Face aux déferlements de stimulations, l’autiste se replie dans un cocon et se défend par des mécanismes de fractionnement de la réalité. Notre société ne serait-elle pas en train d’adopter le même mode de fonctionnement ?

Par Myriam Noël-Winderling, linguiste et neuropsychologue, Genève

Le propre de l’autisme, selon les psychanalystes, serait l’expérience psychique (qui ne correspond pas nécessairement à une coupure réelle du monde externe) d’une séparation, vécue précocement par le nourrisson, alors que le soi est trop faible pour y faire face : avant qu’ait pu s’élaborer la perception de sa distinction d’avec le monde qui l’entoure. Cette expérience installe une terreur contre laquelle il se défend par des mécanismes obsessionnels de fractionnement émotionnel et cognitif.

Divisant les objets en parties les plus petites possibles, ces mécanismes atomisent les émotions qui leur sont liées. Du contact avec un monde peuplé de fragments minuscules, vidés de toute vie, toute possibilité de souffrance se retire. Mais se retire aussi toute perspective de sens et d’existence : l’autiste profond vit dans l’incompréhension de son environnement, sans mot, sans pensée, sans temps, sans souvenir, fusionné au fond de sa bulle avec la part minuscule du monde qu’il peut appréhender. Cet état lui permet à peine de sortir de l’immobilité, mais, selon le degré de gravité du syndrome, pas d’acquérir la totalité des schèmes sensori-moteurs nécessaires à l’apprentissage de l’autonomie.

L’Asperger a acquis le langage et de meilleures capacités de socialisation et de compréhension de son milieu ; mais son mode d’identification adhésive à l’objet (Meltzer, 2004) [1], reliquat des mécanismes obsessionnels primitifs, lui fait « prendre la forme » de ceux auxquels il s’attache, sur le mode du mimétisme et du collage de surface à surface. En fait d’identification, il se fourvoie dans des jeux de miroirs. Il n’élabore pas la caisse de résonnance des processus introjectifs, permettant d’accueillir les nuances des émotions, les transformations de l’objet, et pourvoyant une trame de lecture de l’expérience qui rende compte du monde interne et des apports externes.

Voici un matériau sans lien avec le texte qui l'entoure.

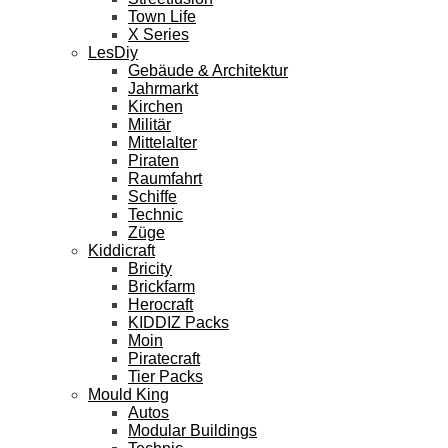
Town Life
X Series
LesDiy
Gebäude & Architektur
Jahrmarkt
Kirchen
Militär
Mittelalter
Piraten
Raumfahrt
Schiffe
Technic
Züge
Kiddicraft
Bricity
Brickfarm
Herocraft
KIDDIZ Packs
Moin
Piratecraft
Tier Packs
Mould King
Autos
Modular Buildings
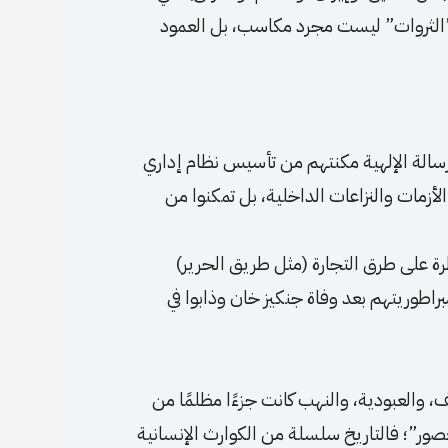
و”الثروات” ليست مجرد مكاسب، بل العمود
رسالة الإلهية مكنتهم من تأسيس نظام إداري
أزمات والنزاعات الداخلية، بل تمكنوا من
طرة على طرق التجارة (مثل طريق الحرير)
براطوريتهم بعد وفاة جنكيز خان وذابوا في
ف، والعبودية، والنهب كانت جزءًا مظلمًا من
عصور”؛ فالتاريخ سلسلة من الكوارث الإنسانية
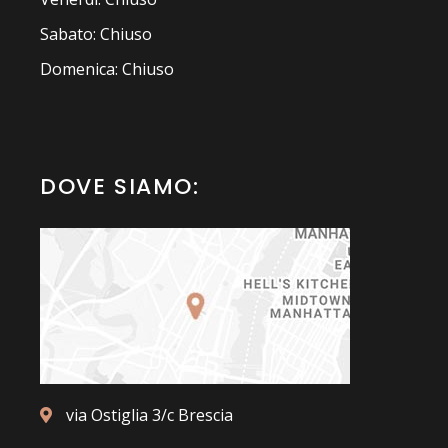
Sabato: Chiuso
Domenica: Chiuso
DOVE SIAMO:
via Ostiglia 3/c Brescia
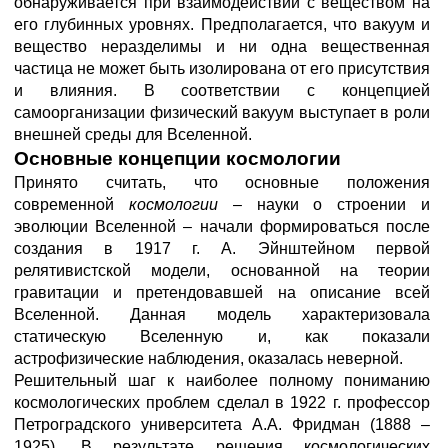
обнаруживается при взаимодействии с веществом на
его глубинных уровнях. Предполагается, что вакуум и
вещество неразделимы и ни одна вещественная
частица не может быть изолирована от его присутствия
и влияния. В соответствии с концепцией
самоорганизации физический вакуум выступает в роли
внешней среды для Вселенной.
Основные концепции космологии
Принято считать, что основные положения
современной
космологии
– науки о строении и
эволюции Вселенной – начали формироваться после
создания в 1917 г. А. Эйнштейном первой
релятивистской модели, основанной на теории
гравитации и претендовавшей на описание всей
Вселенной. Данная модель характеризовала
статическую Вселенную и, как показали
астрофизические наблюдения, оказалась неверной.
Решительный шаг к наиболее полному пониманию
космологических проблем сделал в 1922 г. профессор
Петроградского университета А.А. Фридман (1888 –
1925). В результате решения космологических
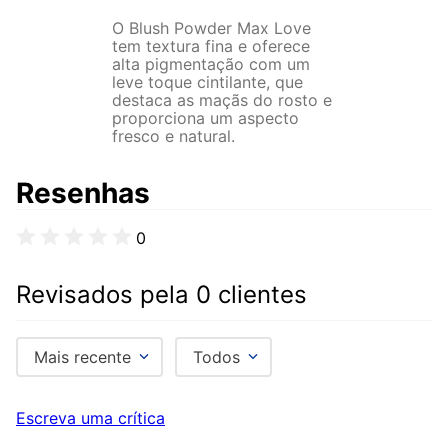
O Blush Powder Max Love
tem textura fina e oferece
alta pigmentação com um
leve toque cintilante, que
destaca as maçãs do rosto e
proporciona um aspecto
fresco e natural.
Resenhas
0
Revisados pela 0 clientes
Mais recente
Todos
Escreva uma crítica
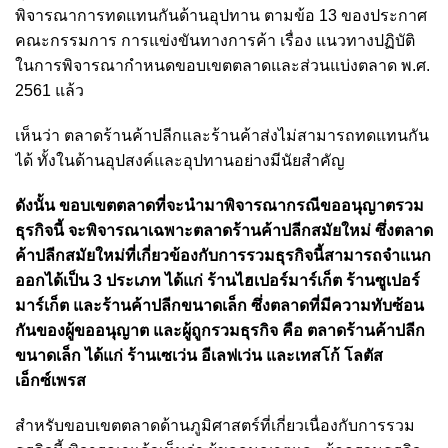
พิจารณาการทดแทนกันด้านอุปทาน ตามข้อ 13 ของประกาศ
คณะกรรมการ การแข่งขันทางการค้า เรื่อง แนวทางปฏิบัติ
ในการพิจารณากำหนดขอบเขตตลาดและส่วนแบ่งตลาด พ.ศ.
2561 แล้ว
เห็นว่า ตลาดร้านค้าปลีกและร้านค้าส่งไม่สามารถทดแทนกัน
ได้ ทั้งในด้านอุปสงค์และอุปทานอย่างมีนัยสำคัญ
ดังนั้น ขอบเขตตลาดที่จะนำมาพิจารณากรณีขออนุญาตรวม
ธุรกิจนี้ จะพิจารณาเฉพาะตลาดร้านค้าปลีกสมัยใหม่ ซึ่งตลาด
ค้าปลีกสมัยใหม่ที่เกี่ยวข้องกับการรวมธุรกิจนี้สามารถจำแนก
ออกได้เป็น 3 ประเภท ได้แก่ ร้านไฮเปอร์มาร์เก็ต ร้านซูเปอร์
มาร์เก็ต และร้านค้าปลีกขนาดเล็ก ซึ่งตลาดที่มีความทับซ้อน
กันของผู้ขออนุญาต
และผู้ถูกรวมธุรกิจ คือ ตลาดร้านค้าปลีก
ขนาดเล็ก ได้แก่ ร้านเซเว่น อีเลฟเว่น และเทสโก้ โลตัส
เอ็กซ์เพรส
สำหรับขอบเขตตลาดด้านภูมิศาสตร์ที่เกี่ยวเนื่องกับการรวม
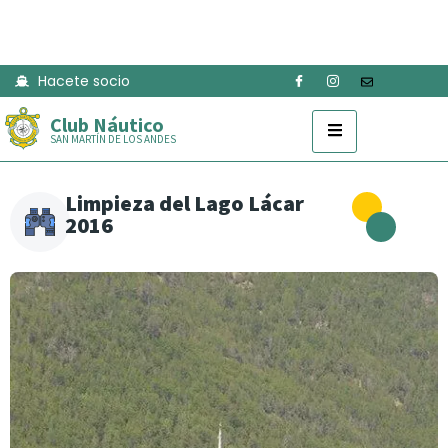
Hacete socio
Club Náutico
SAN MARTÍN DE LOS ANDES
Limpieza del Lago Lácar
2016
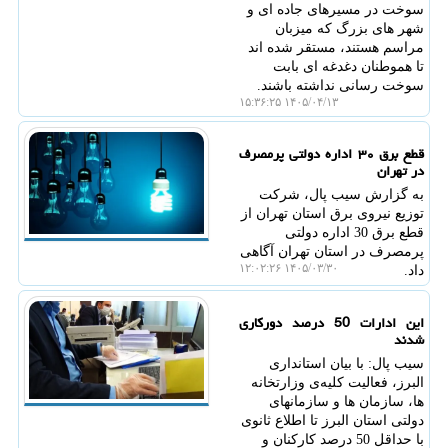
سوخت در مسیرهای جاده ای و
شهر های بزرگ که میزبان
مراسم هستند، مستقر شده اند
تا هموطنان دغدغه ای بابت
سوخت رسانی نداشته باشند.
۱۴۰۵/۰۴/۱۳ ۱۵:۳۶:۲۵
قطع برق ۳۰ اداره دولتی پرمصرف
در تهران
به گزارش سیب پال، شرکت
توزیع نیروی برق استان تهران از
قطع برق 30 اداره دولتی
پرمصرف در استان تهران آگاهی
۱۴۰۵/۰۳/۳۰ ۱۲:۰۲:۲۶
داد.
این ادارات 50 درصد دورکاری
شدند
سیب پال: با بیان استانداری
البرز، فعالیت کلیه‌ی وزارتخانه
ها، سازمان ها و سازمانهای
دولتی استان البرز تا اطلاع ثانوی
با حداقل 50 درصد کارکنان و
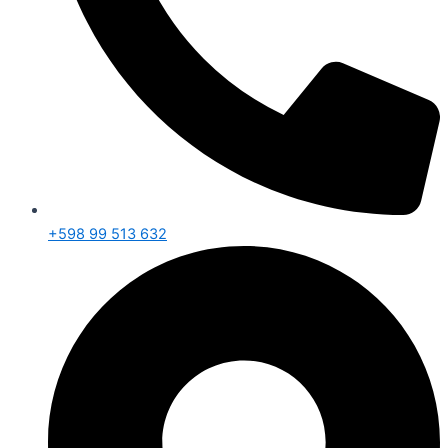
+598 99 513 632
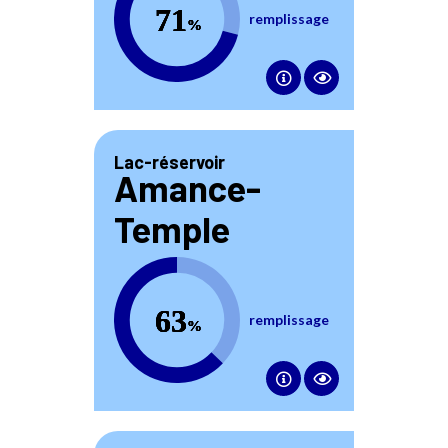
remplissage
Lac-réservoir
Amance-
Temple
63
percent
remplissage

Des stimulations trop intenses et trop complexes

Selon la « théorie du monde intense » issue des neurosciences (Markram et Markram, 2010), l’autisme résulterait d’une hyperréactivité dans les modules cérébraux élémentaires du cortex, responsable d’une hyperacuité sensorielle déployée selon les modalités : toucher, odeurs, bruits… L’information resterait traitée localement, en îlots, au lieu d’être échangée avec des aires distantes et résumée globalement sous le contrôle exécutif des lobes frontaux. À ces perceptions intenses et fragmentaires s’associerait une réactivité émotionnelle trop élevée du fait d’un hyperfonctionnement de l’amygdale. Face à ce déferlement de sensations et d’excitations, l’autiste se replierait dans un cocon.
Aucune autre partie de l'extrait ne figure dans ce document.